Editoriaux - Histoire - Politique - Tribune - 26 avril 2017

Du syndrome de Stockholm, on vient de passer à la schizophrénie…

Il paraît que le premier tour de l’élection présidentielle vient de finir avec un gigantesque coup de pied au cul pour les deux partis d’alternance. Il s’agit en fait du troisième tour de la primaire de la droite.

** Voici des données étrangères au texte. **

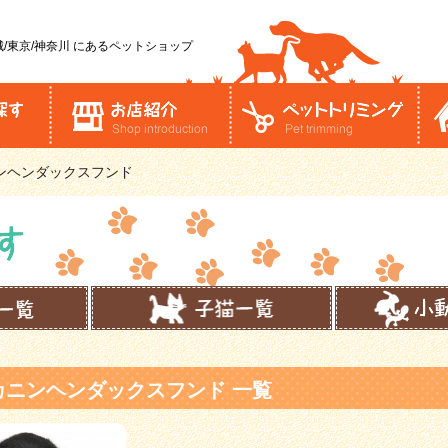
/東京/神奈川
にあるペットショップ
ンヘンダックスフンド
カニンヘンダックスフンド 一覧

Souvenez-vous, on nous avait présenté trois pied nickelés interchangeables : Juppy, Sarkozon et Fillé. Malgré les résultats, ils n’ont cessé de se disputer pendant la campagne et le fiasco attendu est arrivé ; d’aucuns prétendront que c’est la faute de Dupont-Aignan. “Les sangliers ont bouffé des cochonneries” prétendent les Gaulois quand Astérix se prend une ramasse…

Exit la droite traditionnelle ; il faut dire que nous expliquer que François Fillon allait nous sortir du bourbier, c’est à peu près aussi crédible que d’entendre Brigitte Macron nous dire qu’elle est arrivée vierge à son mariage avec Emmanuel…

Il y a cependant pire, et cette droite qui occupe l’espace politique doit être envoyée dans les limbes, ad patres, en orbite, dans la fosse des Mariannes et ceci, au plus vite…

Le coq n’a pas eu le temps de chanter trois fois – d’ailleurs personne n’a eu la présence d’esprit de le prévenir des résultats dimanche soir – que déjà François Fillon trahissait son électorat, et ses barons avec lui, en appelant à voter pour son rival, Emmanuel Macron, pour contrer Marine Le Pen et éviter la guerre civile.

Ces braves gens apparemment ne sortent pas souvent parce que la guerre civile, ça fait longtemps qu’avec François Hollande, on l’a en bas de chez nous…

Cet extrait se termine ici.